First, the theory: If a \section is followed by a \subsubsection, it will be numbered n.0.1 where n is the section number. So all you need to do is list all the numbers of the sections, and search for zeroes!

RefTeX makes this easy to do if you are using emacs. Just do C-c = (that is, Ctrl+c and then =). This opens up the reftex window which lists sections. Pressing l in this window will list all the labels too. Neat, huh? Also, this will list not just the current document's sections, but the other sections in other documents \included in the document listed as TeX-master. Ultra cool.

But anyway. How does this help with the current problem? Well, the reftex buffer – despite all its obvious coolness – is just plain text. We can search plain text. C-s searches forward, C-r searches backward. So C-s .0 should search for .0 in the buffer.

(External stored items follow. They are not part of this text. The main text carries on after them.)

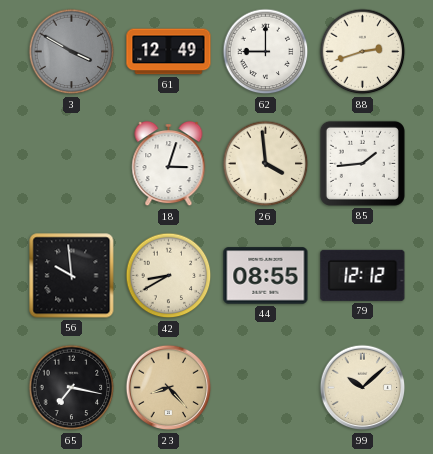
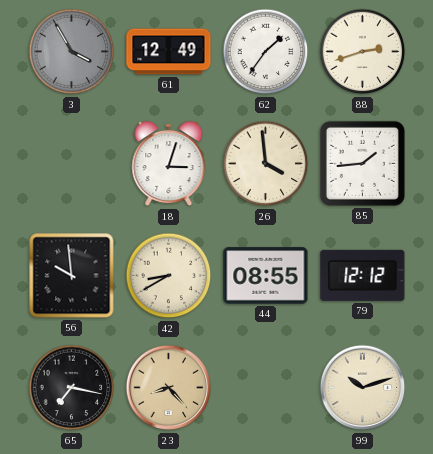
3: 3:50 -> 3:55
62: 9:00 -> 1:36
99: 10:08 -> 10:12
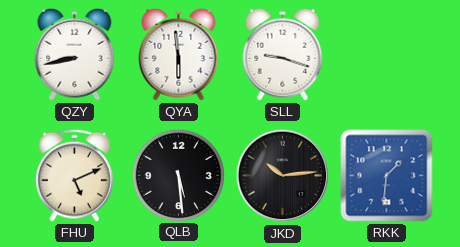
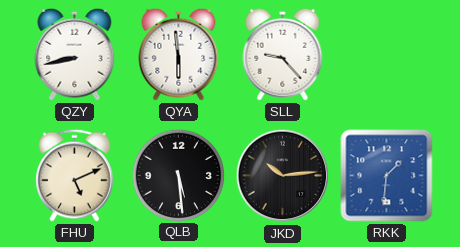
SLL: 9:18 -> 9:23
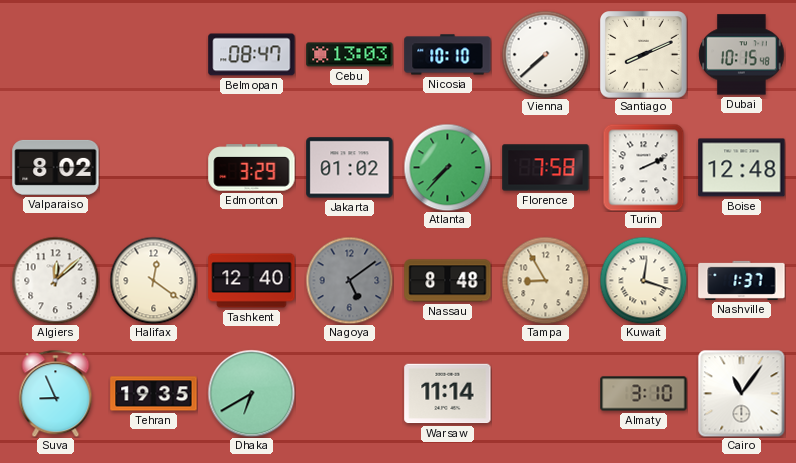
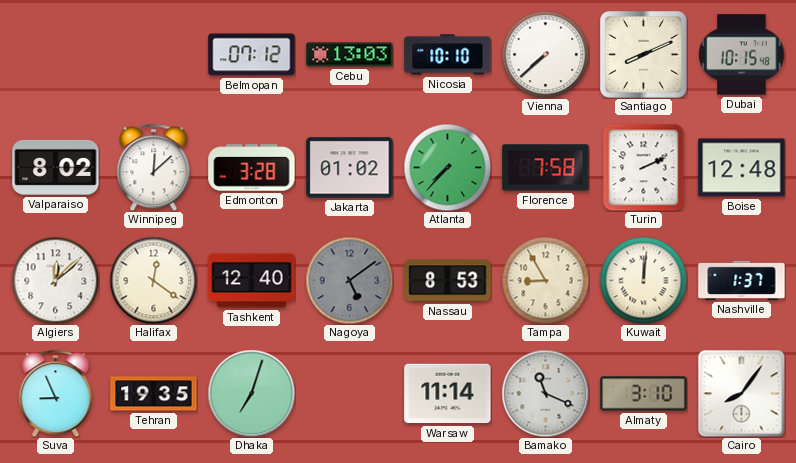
Belmopan: 08:47 -> 07:12
Winnipeg: none -> 12:08
Edmonton: 3:29 -> 3:28
Nassau: 8:48 -> 8:53
Kuwait: 12:18 -> 12:01
Dhaka: 6:40 -> 7:03
Bamako: none -> 11:19
Cairo: 11:06 -> 8:06
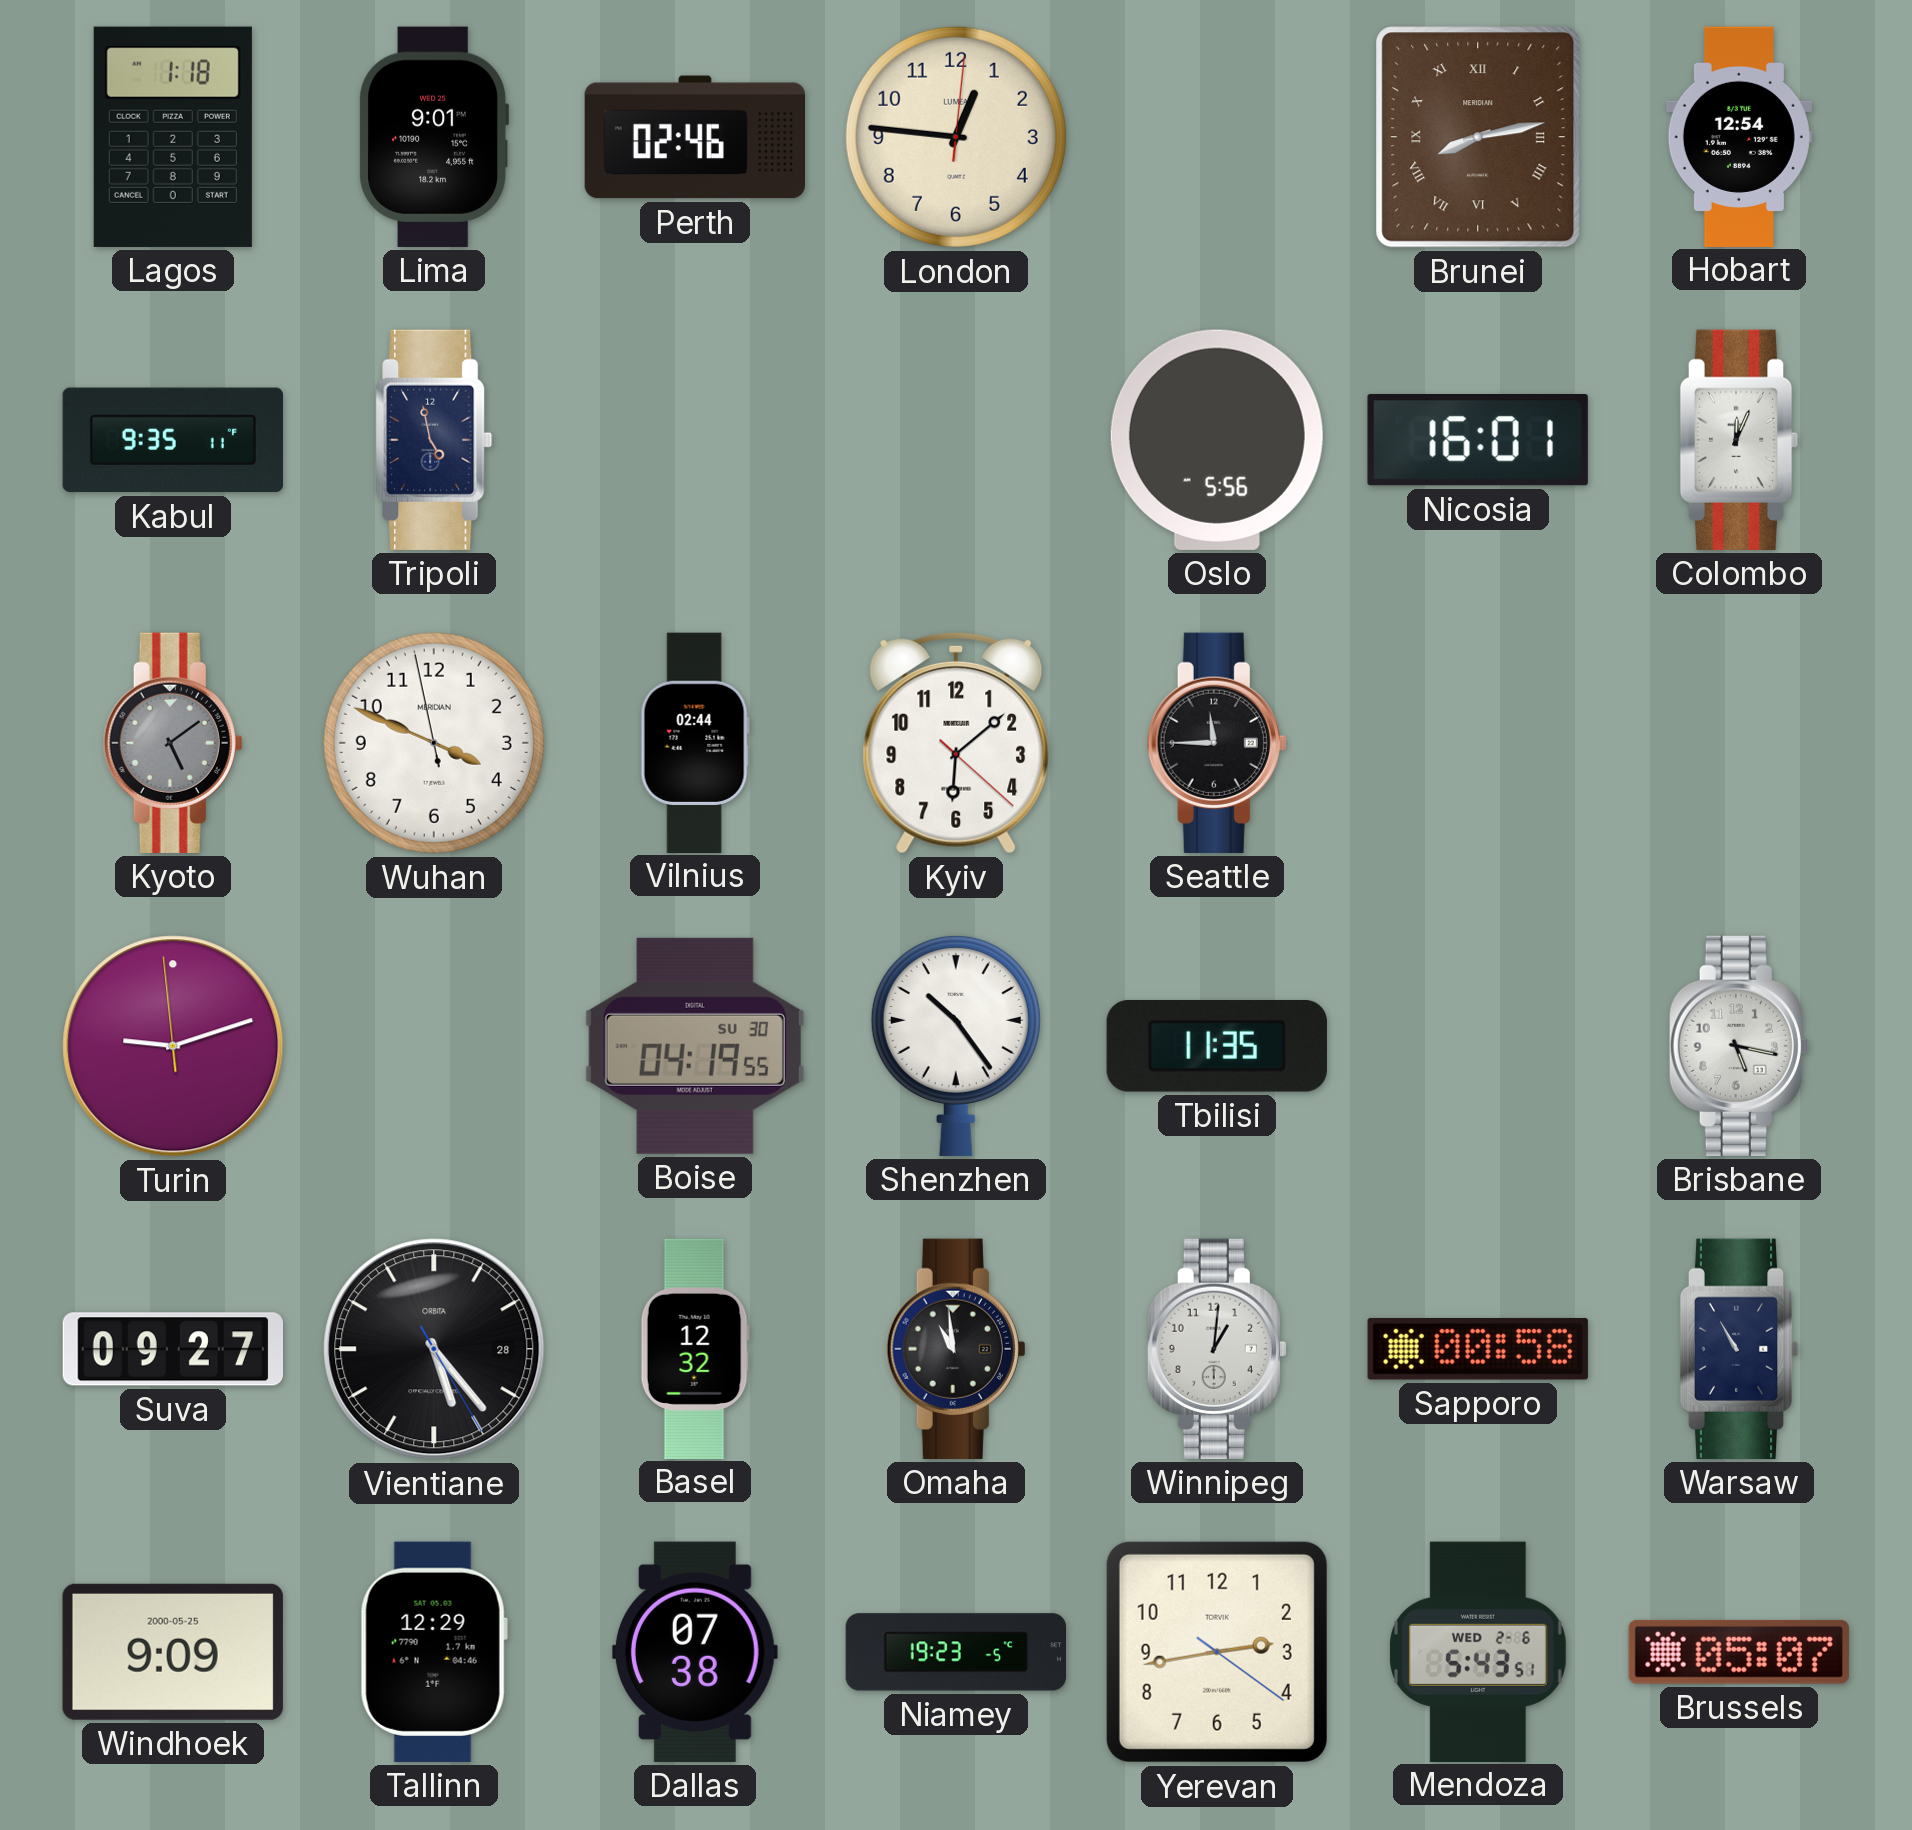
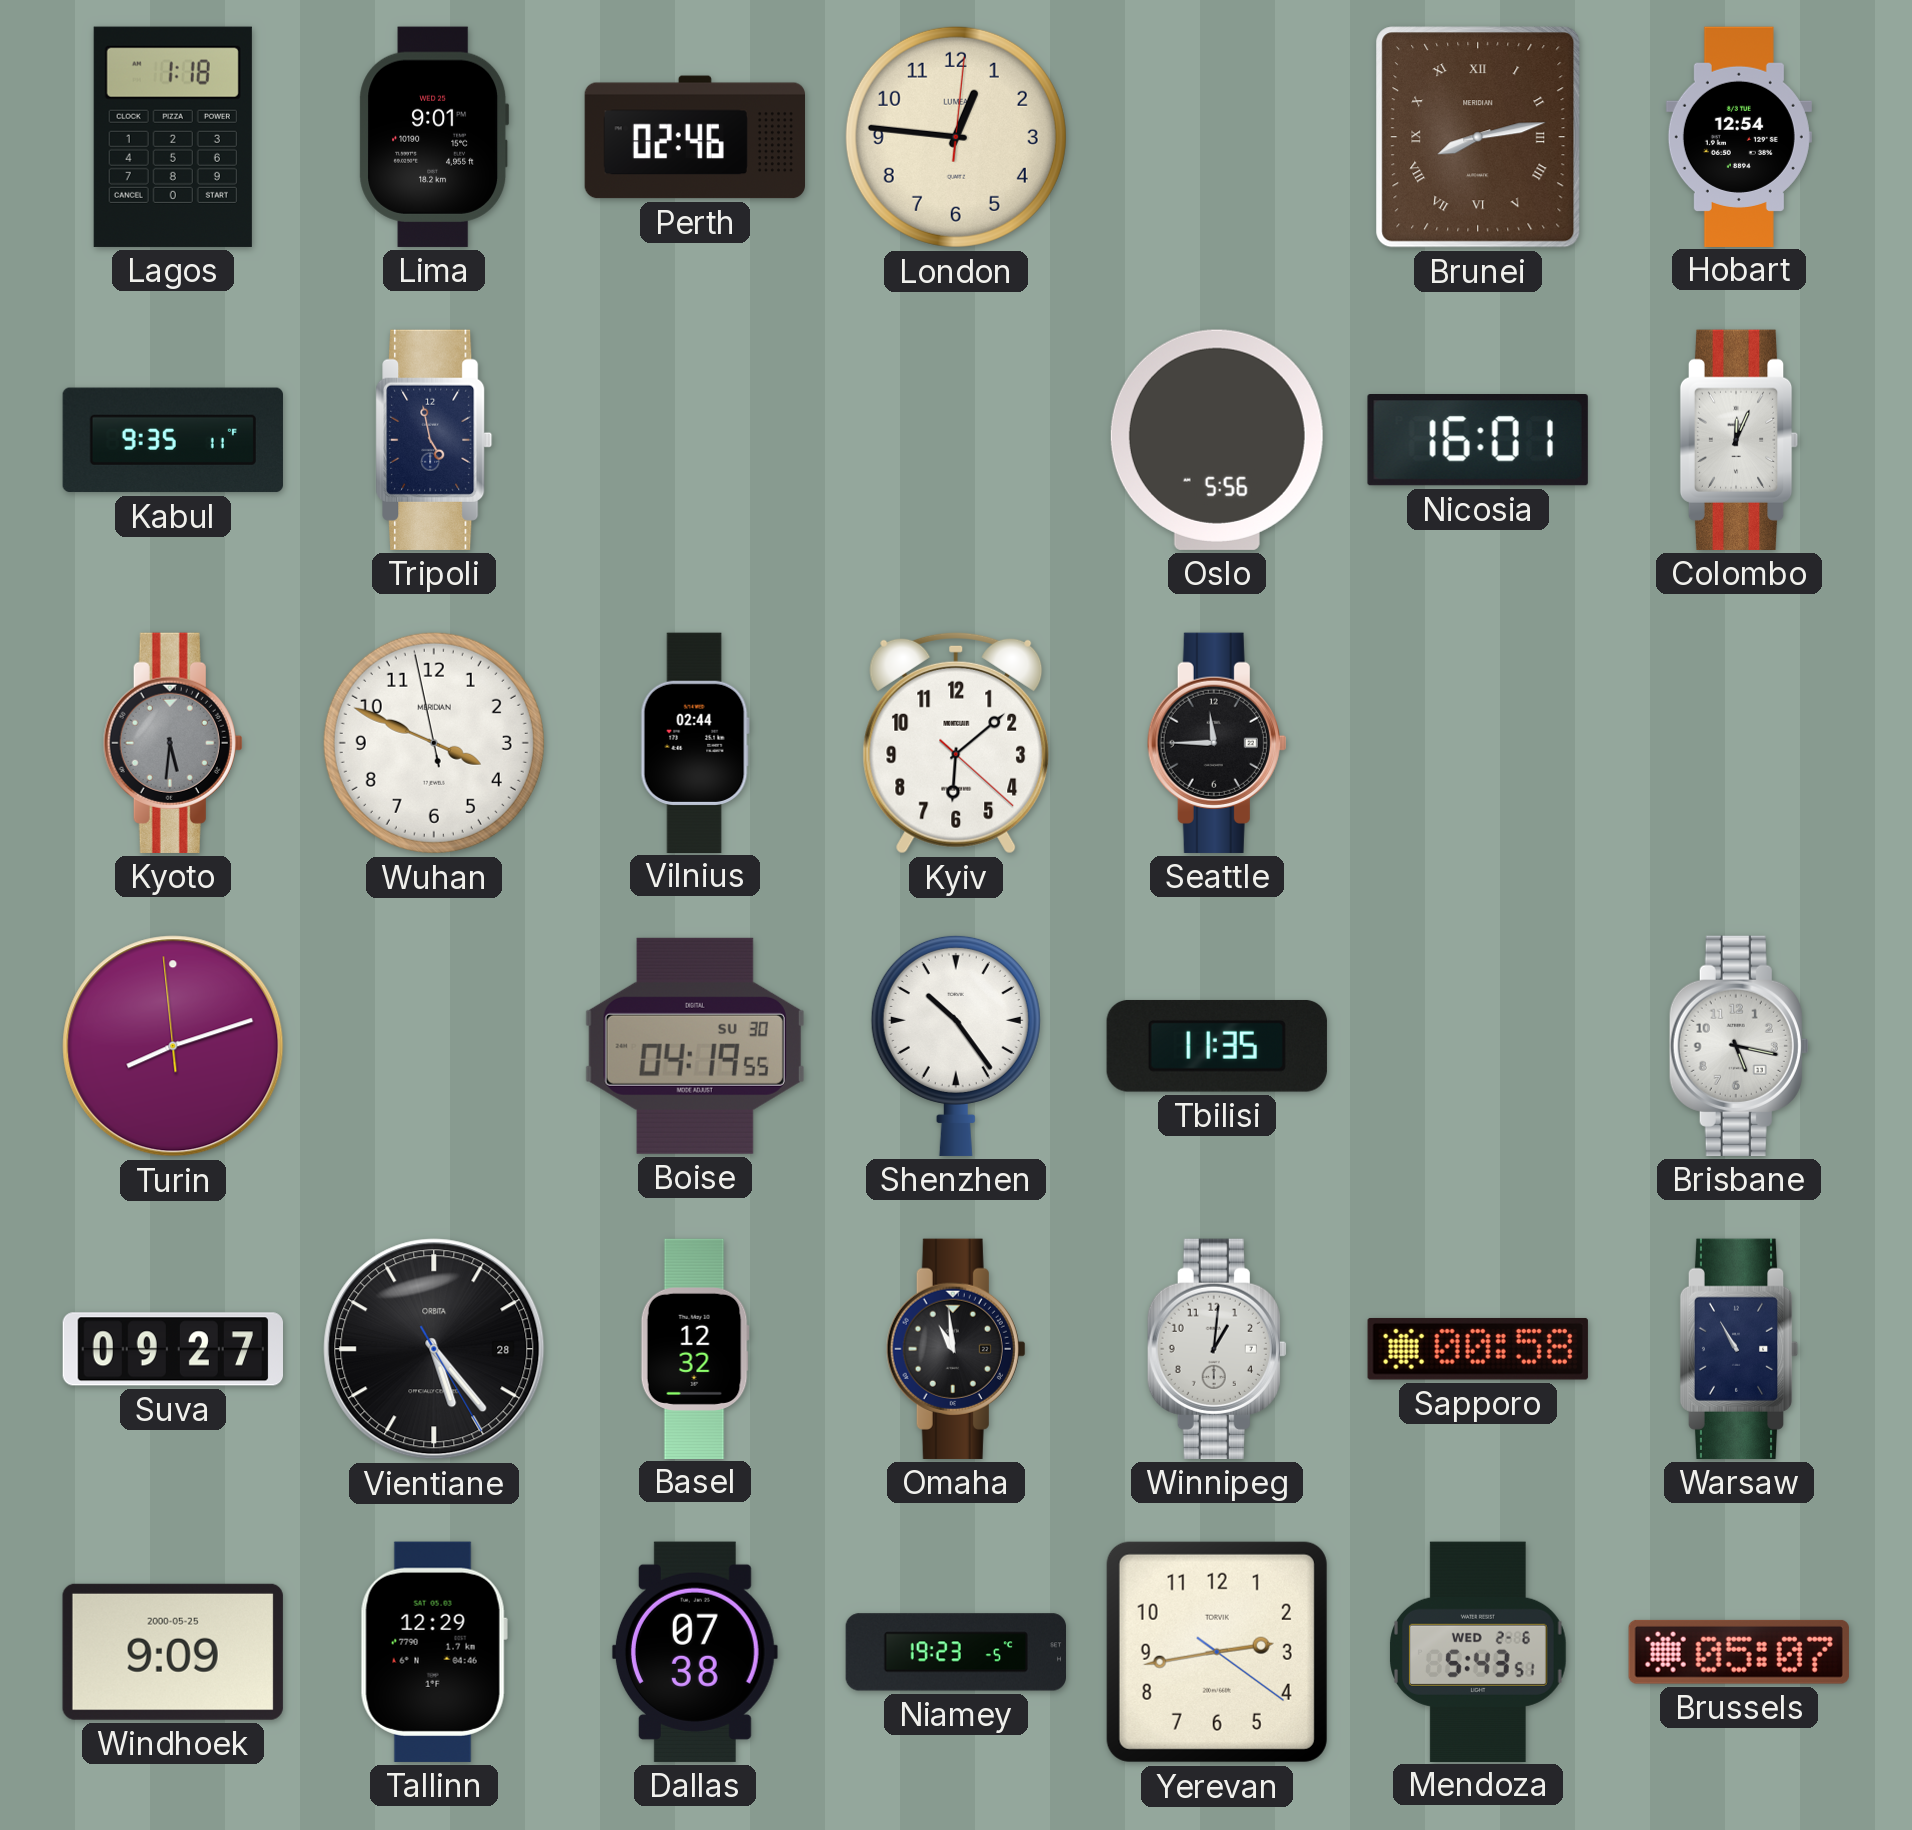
Kyoto: 5:09 -> 5:31
Turin: 9:11 -> 8:11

Odds are that instances of faulty hierarchy are spotted this way.

What's cool about this method is that it allows you to fix problems easily. Let's say you see this:

broken sectioning

(apologies for the dodgy colour scheme. I've not got around to fixing it). There are two ways you might want to fix this. First, you might want to add a new subsection above Broken. Press enter, and reftex will move you to the the part of the file where \subsubsection{Broken!} is. So just move up a couple of lines and do C-c C-s to add a new section-type command.

But this is the cool bit. Say, instead, you just want to change the level of Broken to subsection. From within the reftex buffer, you can use < and > to move a section-type command up and down a level respectively. So pressing < with 2.0.1 Broken! will change it into a subsection 2.1 Broken!. Now, that is cool.